While testing I blacklisted both nvidia and nouveau, and I am using vfio-pci. All drivers when I initially start look great, but that code 43 is blocking me from the 'magic'. When I initially start the VM as well I see vfio-intx interrupts for the gtx 750 ti card.

UPDATE:
I had a Nvidia Quadro 2000 card lying around and switched out the 750 ti and the pcie passthrough worked like a charm. So it seems with the ACS patch, all is well; unfortunately, I'll have to figure out how to get past the code 43 error with the 750 ti.

code 43 is well known. it is nvidia drivers detecting they are in a hyper visor. you have to setup your vm to hide the fact that it is a vm. This is why I am reluctant to recommend nvidia for virtualization

Pcper has an article up right now mentioning an update that improves support with virtual machines and multiple GPUs, fingers crossed this means full iommu support goon going forward? Or is this an inbetween measure that solves a different issue.

"Beyond the memory improvements AMD is also adding support for PCI Express Access Control Services which will improve virtualization support and allow users with multiple graphics cards to dedicate a card to the host and another card to the virtual machine."

https://www.pcper.com/news/General-Tech/AMD-AGESA-Update-1006-Will-Support-Configurable-Memory-Sub-Timings-And-Clockspeeds

Beta BIOS:es for Gigabyte boards with IOMMU and other improvments released.

I'm on GA-AB350 Gaming and updated the bios (F5c beta version). The arch linux installation I have still doesn't boot properly with IOMMU enabled in the bios.

Anyone else with the same problem?

Welp. My problem was all the other settings. After enabling all possible UEFI settings, I can boot properly with IOMMU enabled on Gigabyte GA-AB350 Gaming using Arch Linux kernel 4.11 something.

Has anyone tried this in a multiseat configuration, i.e. with 2 VMs, each having their own GPU on the same system?

May seem like on odd question, but attempting this on any of three X58 chipset boards that I have available to me results in both VMs GPU driver crashing.

(This is the case if and only if the VMs have attached disks which live on a physical disk other than the root disk! I’ve tried everything I can think to try, and asked on the vfio mailing list, but no luck.)

Sorry to bring up a dead thread, but starting a new topic has not resulted in any answers yet:

How is the grouping on Gigabyte GA-AX370 now days?
I can’t seem to find any good answers while searching.

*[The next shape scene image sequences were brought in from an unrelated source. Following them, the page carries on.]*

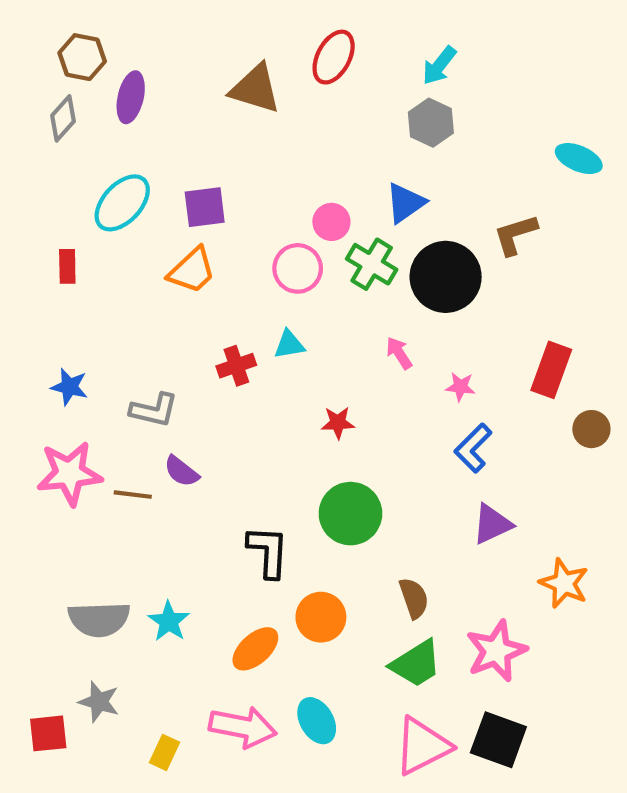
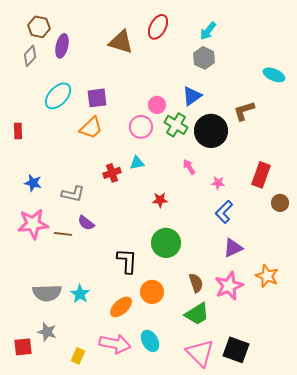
red rectangle: (67, 266) -> (18, 131), moved
pink star: (496, 651) -> (229, 286), moved
pink triangle: (422, 746) -> (200, 353), turned -48

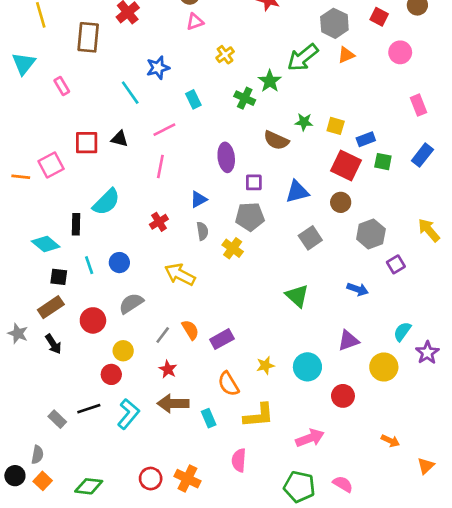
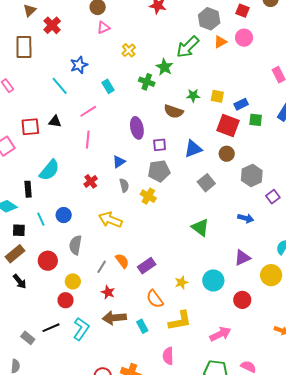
pink circle: (400, 52) -> (244, 38), moved
gray semicircle: (131, 303) -> (75, 245), turned -42

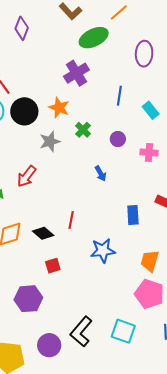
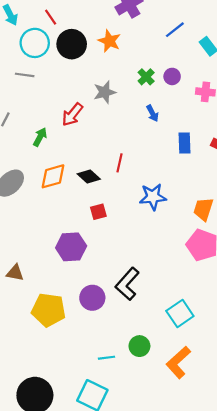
blue line: (119, 96) -> (175, 30), turned 42
green cross: (83, 130) -> (146, 77), moved
gray star: (50, 141) -> (105, 92), moved
blue rectangle: (133, 215) -> (184, 143), moved
cyan square: (123, 331) -> (180, 313), moved, turned 35

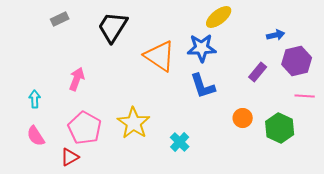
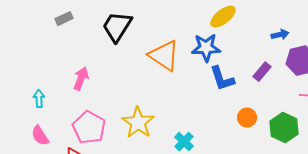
blue L-shape: (203, 86) -> (222, 79), moved

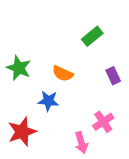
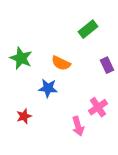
red star: (22, 132) -> (24, 116), size x0.6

I know this is months later but I am getting the same kernel panic on asrock ab350m pro4. From my testing it has something to do with GCN cards specifically (rx580). it only happens with a gcn card in a specific slot (x4 slot) and only with iommu enabled.

1 Like

Yeah, I’m guessing they haven’t looked at fixing this stuff on the B350 at all. I need to look through the forums and find an X370 board that works well with IOMMU and just upgrade the board. I can reuse this b350 for my file server and a lower end ryzen.

1 Like

I wound up finding a solution and have a working VM now. Iommu=pt as a kernel param. I still have some weird instability with iommu on that causes what appears to be a display driver Crash in the host. But its very rare and hard to pin down the cause.